Virtual Acoustic Space Learning for Auditory Scene Geometry Estimation

SpeakerAntoine Deleforge (Researcher, INRIA Rennes)

Date: September 7, 2017


Most auditory scene analysis methods (source separation, denoising, dereverberation, etc.) rely on some geometrical information about the system: Where are the sources? Where are the microphones? What is around or between them? Since the geometrical configuration of real-world systems is often very complex, classical approaches rely on an approximate physical model of the system. For instance, a unique direct propagation path is assumed from each source to each microphone, or the wave-propagation equation is solved within a known enclosure. While these methods work well in idealized conditions, they suffer in complex, unknown environments. Alternatively, “data-driven” approaches use a training dataset to learn an implicit mapping from high-dimensional acoustic features to low-dimensional physical properties. They work well in arbitrarily complex environments, but require carefully annotated real recordings and are hence often system-specific.

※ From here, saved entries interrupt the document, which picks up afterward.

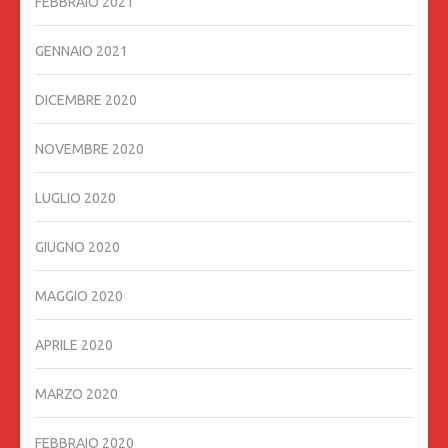
FEBBRAIO 2021
GENNAIO 2021
DICEMBRE 2020
NOVEMBRE 2020
LUGLIO 2020
GIUGNO 2020
MAGGIO 2020
APRILE 2020
MARZO 2020
FEBBRAIO 2020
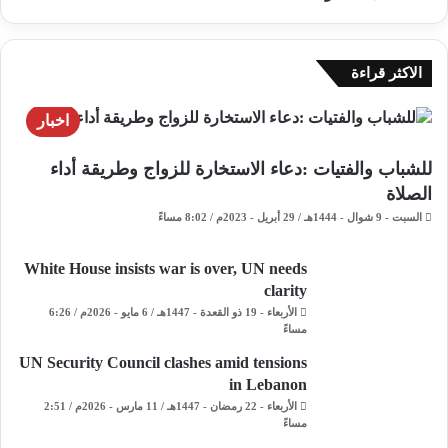
الاكثر قراءة
اخبار
للشباب والفتيات :دعاء الاستخارة للزواج وطريقة أداء
الصلاة
السبت - 9 شوال - 1444هـ / 29 أبريل - 2023م / 8:02 مساءً
White House insists war is over, UN needs
clarity
الأربعاء - 19 ذو القعدة - 1447هـ / 6 مايو - 2026م / 6:26
مساءً
UN Security Council clashes amid tensions
in Lebanon
الأربعاء - 22 رمضان - 1447هـ / 11 مارس - 2026م / 2:51
مساءً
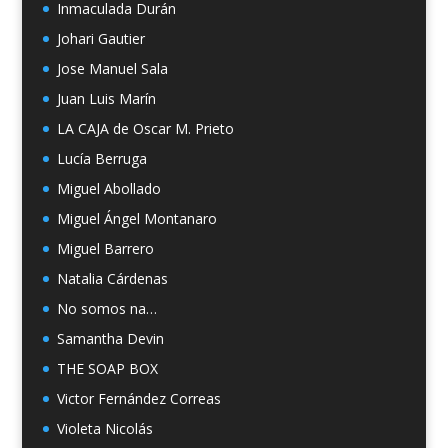
Inmaculada Durán
Johari Gautier
Jose Manuel Sala
Juan Luis Marín
LA CAJA de Oscar M. Prieto
Lucía Berruga
Miguel Abollado
Miguel Ángel Montanaro
Miguel Barrero
Natalia Cárdenas
No somos na…
Samantha Devin
THE SOAP BOX
Victor Fernández Correas
Violeta Nicolás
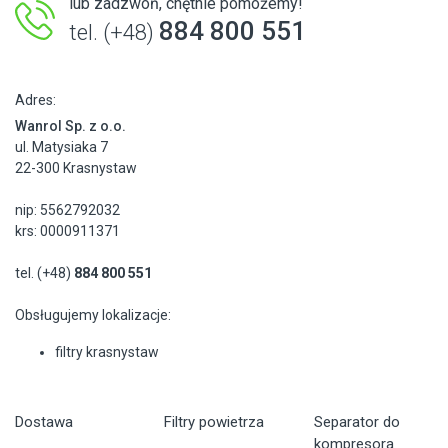
lub zadzwoń, chętnie pomożemy!
884 800 551
tel. (+48)
Adres:
Wanrol Sp. z o.o.
ul. Matysiaka 7
22-300 Krasnystaw
nip: 5562792032
krs: 0000911371
tel. (+48)
884 800 551
Obsługujemy lokalizacje:
filtry krasnystaw
Dostawa
Filtry powietrza
Separator do
kompresora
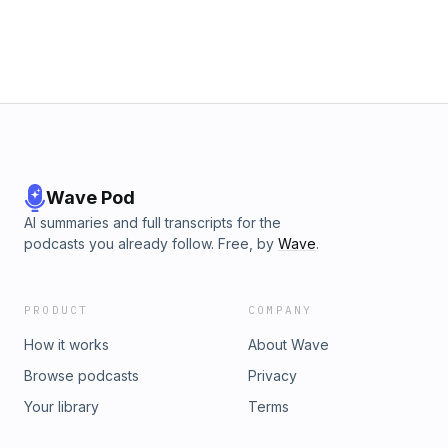
Wave Pod
AI summaries and full transcripts for the
podcasts you already follow. Free, by
Wave
.
PRODUCT
COMPANY
How it works
About Wave
Browse podcasts
Privacy
Your library
Terms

In this talk, I will first review some physics-driven and data-driven methods, and then introduce a third approach referred to as “Virtual Acoustic Space Learning”, aiming at taking the best of both worlds. The idea is to build a massive dataset containing arbitrarily many auditory scene configurations thanks to a physics-based room acoustic simulator. A model implicitly learned from this dataset can then be used to perform advanced geometry estimation tasks on real data from unknown environments. Both machine learning and audio signal processing methodologies will be detailed, and preliminary results demonstrating the feasibility of the approach will be presented.